Eine Beschäftigung mit dem amerikanischen Satanismus nach Anton LaVey und seiner Church of Satan macht relativ schnell deutlich: hier geht es nicht um romantische Realitätsflucht oder sektiererisches Untertauchen. Satanismus LaVeyscher Prägung ist Materialismus pur - und somit hochgradig geeignet für ein Bestehen in der Welt des frei flottierenden Kapitalismus.

Im Satanismus geht es um Macht, Erfolg und Reichtum. Das erklärt, warum vor allem morbide Vertreter der Popkultur dieser Vereinigung einem Geständnis gleich huldigen (Marilyn Manson allen voran). Eng verknüpft mit dieser Welt des radikalisierten Willens zur Macht (im Sinne des 'wahren Willens' versteht sich, des "werde, was Du bist" Nietzsches), ist der berüchtigte Begriff des Sozialdarwinismus'. Wer nun erneut an Nietzsche denkt, hat einen der philosophischen Vorläufer bereits erkannt, reduziert allerdings auf seine Thesen zum 'Willen zur Macht', die bekanntlich posthum und unautorisiert zusammengestellt worden waren.

Offener und direkt begegnen wir jener Philosophie der Macht bei dem 1896 unter dem Pseudonym Ragnar Redbeard herausgegeben Buch 'Might is right. The Survival of the Fittest'. Deutlich im Zeichen der Evolutionslehre Charles Darwins und deren partielle Adaption auf das Sozialsystem durch herbert Spencer wird hier klargestellt: der Mensch ist ein Tier, das gefährlichste von allen, und um zu dominieren, muss er nur zu seinen Instinkten zurückfinden und die christliche Polarität von Gut und Böse auflösen. Mit einem Vorwort von LaVey ist dieses Buch nun auch in einer deutschen Übersetzung erschienen - über hundert Jahre nach seinem Entstehen. Und noch immer rätselt man, ob nicht doch der große Abenteuerromancier Jack London hinter dem Pseudonym steckt.

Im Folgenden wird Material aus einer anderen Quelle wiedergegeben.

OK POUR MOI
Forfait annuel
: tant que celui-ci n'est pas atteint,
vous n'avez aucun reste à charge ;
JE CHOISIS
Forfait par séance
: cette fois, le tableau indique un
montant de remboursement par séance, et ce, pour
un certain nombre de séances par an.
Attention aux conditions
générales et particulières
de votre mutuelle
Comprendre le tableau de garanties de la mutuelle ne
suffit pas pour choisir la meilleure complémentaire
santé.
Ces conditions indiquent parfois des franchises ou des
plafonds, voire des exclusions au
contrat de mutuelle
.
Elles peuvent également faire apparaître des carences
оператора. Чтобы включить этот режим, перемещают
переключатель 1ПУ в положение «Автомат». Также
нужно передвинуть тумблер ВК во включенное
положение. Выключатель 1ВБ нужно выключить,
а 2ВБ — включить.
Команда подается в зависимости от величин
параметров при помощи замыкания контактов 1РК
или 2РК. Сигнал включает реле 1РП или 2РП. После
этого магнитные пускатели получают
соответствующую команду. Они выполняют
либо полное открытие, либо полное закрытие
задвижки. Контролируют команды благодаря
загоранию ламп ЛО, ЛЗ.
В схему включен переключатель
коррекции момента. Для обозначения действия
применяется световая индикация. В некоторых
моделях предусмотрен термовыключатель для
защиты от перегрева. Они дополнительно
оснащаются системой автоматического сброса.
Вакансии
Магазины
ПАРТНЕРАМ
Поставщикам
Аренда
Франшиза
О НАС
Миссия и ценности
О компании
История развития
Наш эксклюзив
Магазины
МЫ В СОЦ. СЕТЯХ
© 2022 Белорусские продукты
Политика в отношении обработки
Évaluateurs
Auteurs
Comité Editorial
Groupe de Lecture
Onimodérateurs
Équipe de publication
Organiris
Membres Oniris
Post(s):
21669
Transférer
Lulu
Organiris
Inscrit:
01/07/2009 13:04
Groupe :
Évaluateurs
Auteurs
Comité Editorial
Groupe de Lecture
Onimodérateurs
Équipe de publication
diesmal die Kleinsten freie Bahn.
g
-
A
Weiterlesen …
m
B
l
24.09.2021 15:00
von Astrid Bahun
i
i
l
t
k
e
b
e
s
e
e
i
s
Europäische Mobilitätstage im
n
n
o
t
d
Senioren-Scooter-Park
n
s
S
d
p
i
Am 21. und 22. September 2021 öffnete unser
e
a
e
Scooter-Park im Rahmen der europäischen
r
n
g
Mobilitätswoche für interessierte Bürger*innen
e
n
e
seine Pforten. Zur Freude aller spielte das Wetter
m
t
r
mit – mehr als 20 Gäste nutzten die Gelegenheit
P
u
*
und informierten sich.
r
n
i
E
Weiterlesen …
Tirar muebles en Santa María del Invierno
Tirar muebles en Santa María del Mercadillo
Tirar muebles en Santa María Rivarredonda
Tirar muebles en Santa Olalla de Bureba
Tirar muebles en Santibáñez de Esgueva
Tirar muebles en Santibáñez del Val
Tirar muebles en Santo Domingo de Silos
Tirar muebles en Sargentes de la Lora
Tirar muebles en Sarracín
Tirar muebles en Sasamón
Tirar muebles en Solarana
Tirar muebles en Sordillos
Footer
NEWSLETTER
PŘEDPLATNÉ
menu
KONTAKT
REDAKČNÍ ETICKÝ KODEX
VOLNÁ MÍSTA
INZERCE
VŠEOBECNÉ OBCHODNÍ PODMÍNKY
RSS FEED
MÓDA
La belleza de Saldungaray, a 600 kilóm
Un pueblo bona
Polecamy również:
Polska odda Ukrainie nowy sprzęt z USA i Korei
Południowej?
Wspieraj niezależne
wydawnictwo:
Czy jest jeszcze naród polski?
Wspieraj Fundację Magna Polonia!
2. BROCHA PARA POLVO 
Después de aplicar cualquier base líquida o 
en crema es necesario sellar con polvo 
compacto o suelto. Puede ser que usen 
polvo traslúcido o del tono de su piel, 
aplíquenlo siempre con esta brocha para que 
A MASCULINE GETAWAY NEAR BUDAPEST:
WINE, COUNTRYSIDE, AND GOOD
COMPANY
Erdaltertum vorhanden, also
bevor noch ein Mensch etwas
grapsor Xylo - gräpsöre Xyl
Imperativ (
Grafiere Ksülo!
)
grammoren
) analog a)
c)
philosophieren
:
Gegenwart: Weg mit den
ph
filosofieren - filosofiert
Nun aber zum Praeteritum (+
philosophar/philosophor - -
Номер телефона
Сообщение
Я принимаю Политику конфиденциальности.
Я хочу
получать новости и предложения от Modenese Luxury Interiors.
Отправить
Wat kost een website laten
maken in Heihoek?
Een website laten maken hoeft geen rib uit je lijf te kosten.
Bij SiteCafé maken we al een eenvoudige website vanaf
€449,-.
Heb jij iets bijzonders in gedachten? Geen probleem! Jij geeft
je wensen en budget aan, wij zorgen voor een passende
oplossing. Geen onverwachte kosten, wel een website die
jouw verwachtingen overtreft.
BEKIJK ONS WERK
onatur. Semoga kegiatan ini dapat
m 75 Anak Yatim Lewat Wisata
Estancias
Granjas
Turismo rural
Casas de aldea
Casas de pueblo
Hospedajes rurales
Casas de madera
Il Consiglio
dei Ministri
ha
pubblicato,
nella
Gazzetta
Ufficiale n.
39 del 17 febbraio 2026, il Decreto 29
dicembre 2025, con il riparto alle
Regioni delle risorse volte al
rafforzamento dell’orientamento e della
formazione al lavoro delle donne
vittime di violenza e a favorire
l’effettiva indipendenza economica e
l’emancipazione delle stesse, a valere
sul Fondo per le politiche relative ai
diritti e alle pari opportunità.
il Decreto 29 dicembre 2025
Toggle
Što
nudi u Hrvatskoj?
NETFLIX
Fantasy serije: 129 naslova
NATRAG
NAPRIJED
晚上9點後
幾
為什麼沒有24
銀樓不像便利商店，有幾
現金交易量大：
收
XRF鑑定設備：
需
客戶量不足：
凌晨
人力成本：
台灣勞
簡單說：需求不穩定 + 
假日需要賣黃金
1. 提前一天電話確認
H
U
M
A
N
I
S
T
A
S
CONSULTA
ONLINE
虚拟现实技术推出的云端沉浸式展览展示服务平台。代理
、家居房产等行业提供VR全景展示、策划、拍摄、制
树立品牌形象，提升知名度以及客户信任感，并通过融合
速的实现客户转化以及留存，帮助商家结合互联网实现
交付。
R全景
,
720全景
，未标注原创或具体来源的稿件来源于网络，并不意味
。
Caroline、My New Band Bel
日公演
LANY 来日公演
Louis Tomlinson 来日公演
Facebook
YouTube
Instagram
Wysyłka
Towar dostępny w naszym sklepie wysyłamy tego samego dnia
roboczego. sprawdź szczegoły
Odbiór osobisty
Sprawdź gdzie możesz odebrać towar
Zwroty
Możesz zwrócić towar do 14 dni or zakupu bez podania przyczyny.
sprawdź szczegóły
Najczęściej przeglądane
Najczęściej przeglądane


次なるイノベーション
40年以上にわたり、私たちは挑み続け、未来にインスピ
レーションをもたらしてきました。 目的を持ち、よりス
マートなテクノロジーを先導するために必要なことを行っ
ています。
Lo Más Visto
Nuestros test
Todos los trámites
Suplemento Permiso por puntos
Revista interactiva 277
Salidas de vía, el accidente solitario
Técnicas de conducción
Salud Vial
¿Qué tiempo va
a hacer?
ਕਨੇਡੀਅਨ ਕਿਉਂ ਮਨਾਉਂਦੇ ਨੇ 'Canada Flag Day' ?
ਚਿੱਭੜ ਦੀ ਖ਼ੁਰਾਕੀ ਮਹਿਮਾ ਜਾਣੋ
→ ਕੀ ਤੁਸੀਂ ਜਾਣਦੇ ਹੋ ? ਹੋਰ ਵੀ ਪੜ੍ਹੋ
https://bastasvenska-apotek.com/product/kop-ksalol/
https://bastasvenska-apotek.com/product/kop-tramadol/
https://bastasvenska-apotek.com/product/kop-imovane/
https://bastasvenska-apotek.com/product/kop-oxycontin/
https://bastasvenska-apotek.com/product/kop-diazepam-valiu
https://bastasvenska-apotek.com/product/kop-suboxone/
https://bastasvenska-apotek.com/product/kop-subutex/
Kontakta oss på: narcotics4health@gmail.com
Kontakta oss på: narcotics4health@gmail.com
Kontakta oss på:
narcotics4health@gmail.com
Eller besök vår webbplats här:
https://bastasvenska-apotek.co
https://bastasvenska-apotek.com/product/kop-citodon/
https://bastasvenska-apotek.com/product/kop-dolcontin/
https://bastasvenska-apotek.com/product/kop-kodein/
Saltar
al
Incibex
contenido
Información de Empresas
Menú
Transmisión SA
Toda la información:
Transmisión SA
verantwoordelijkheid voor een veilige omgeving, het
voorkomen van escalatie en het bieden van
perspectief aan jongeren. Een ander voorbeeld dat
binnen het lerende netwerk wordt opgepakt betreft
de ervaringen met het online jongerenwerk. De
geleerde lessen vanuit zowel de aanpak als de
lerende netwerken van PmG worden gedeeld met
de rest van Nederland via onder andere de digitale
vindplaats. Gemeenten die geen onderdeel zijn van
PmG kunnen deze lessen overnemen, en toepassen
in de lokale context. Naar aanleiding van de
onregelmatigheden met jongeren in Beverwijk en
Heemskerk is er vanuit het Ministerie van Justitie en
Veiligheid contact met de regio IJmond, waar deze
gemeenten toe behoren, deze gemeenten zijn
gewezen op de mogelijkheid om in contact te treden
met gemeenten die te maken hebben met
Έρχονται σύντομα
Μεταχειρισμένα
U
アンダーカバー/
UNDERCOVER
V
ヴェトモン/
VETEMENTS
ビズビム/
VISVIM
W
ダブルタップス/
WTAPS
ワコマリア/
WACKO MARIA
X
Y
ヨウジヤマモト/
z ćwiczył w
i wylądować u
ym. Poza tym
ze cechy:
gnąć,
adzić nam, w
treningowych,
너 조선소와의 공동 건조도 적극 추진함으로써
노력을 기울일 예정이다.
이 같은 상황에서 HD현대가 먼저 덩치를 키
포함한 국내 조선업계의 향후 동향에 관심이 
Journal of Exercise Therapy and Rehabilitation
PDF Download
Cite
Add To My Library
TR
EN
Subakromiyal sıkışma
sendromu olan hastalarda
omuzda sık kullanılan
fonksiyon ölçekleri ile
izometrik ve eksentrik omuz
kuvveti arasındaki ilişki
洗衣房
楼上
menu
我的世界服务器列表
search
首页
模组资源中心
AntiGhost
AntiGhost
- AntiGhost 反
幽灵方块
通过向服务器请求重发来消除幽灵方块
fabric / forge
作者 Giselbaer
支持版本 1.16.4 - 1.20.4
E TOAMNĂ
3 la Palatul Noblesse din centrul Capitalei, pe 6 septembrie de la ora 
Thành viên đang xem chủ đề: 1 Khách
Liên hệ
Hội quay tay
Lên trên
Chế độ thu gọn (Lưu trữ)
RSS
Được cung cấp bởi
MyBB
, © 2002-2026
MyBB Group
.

Wer sich mit Industrial Culture beschäftigt, die von je her nach den Randbereichen tastet, wird spätestens über Boyd Rice auf Redbeard gestoßen sein, aber auch auf Oswald Spengler, dessen unverwüstliche Geschichtsphilosophie 'Der Untergang des Abendlandes' (1930) die Idee der 'Stählernen', Instinktgeleiteten atmet. Holger Pinter, ein vierzigjähriger Autor und - so stell er sich dar - erfolgreicher Lebenskünstler, hat sich an diesen und weiteren Namen orientiert: Michel Foucault, Hannah Arendt, Heinz von Foerster, Thomas Harris, Ludwig Wittgenstein, Fjodor Dostojewskij u.a. tauchen in illustrer Reihenfolge und Kombination auf. Obwohl es Pinters Ziel ist, ebenso wie Spengler und Redbeard an einen Elitemenschen zu appellieren, der zu werden getrachtet, "was er ist", bedient er sich eingestanden und bewusst eines plaudernden Jargons, der sehr populär Alltagsbeispiele und hehre Zitate konfrontiert. Sein kleines Buch "Macht, Erfolg und andere Werte" erinnert so eher an einen Lebenshilfe-Ratgeber denn an ein "philosophisches Hauptwerk", wie es Pinter selbst auf seiner MySpace-Darstellung nennt. Und als Ratgeber erinnert das Buch durchaus an veritables Managertraining: achtet auf Euer Äußeres, lebt gesund, Ihr müsst nicht bei allen beliebt sein, bildet Euch weiter, begreift Euch als Krieger - all diese Forderungen sind aus der Welt des Hochkapitalismus bekannt. Pinter bringt das mit lockerer Geste auf den Punkt und hält so tatsächlich einige brauchbare Ratschläge parat, auch wenn er am Ende seinen starken Bezug zu Robert E. Howards Conan-Figur eingestehen muss, die in dem Film eines weiteren Sozialdarwinisten (John Milius) eine genialische Leinwandinkarntion erfahren durfte.

Wer sich ernsthaft mit einer Ethik und Theorie des Sozialdarwinismus auseinandersetzen möchte, ist mit Redbeard - vor allem aber mit den eigentlichen Quellen dieser Strömung (etwa Nietzsche) - erheblich besser bedient. Insofern ist Pinters Büchlein eher für den eiligen oder den einsteigenden Leser gedacht. Der Verlag Edition Esoterick hat zusätzlich Redbeards 'Might is right' im Programm und wird demnächst eine Anton LaVey-Biografie anbieten, auf die man gespannt sein kann.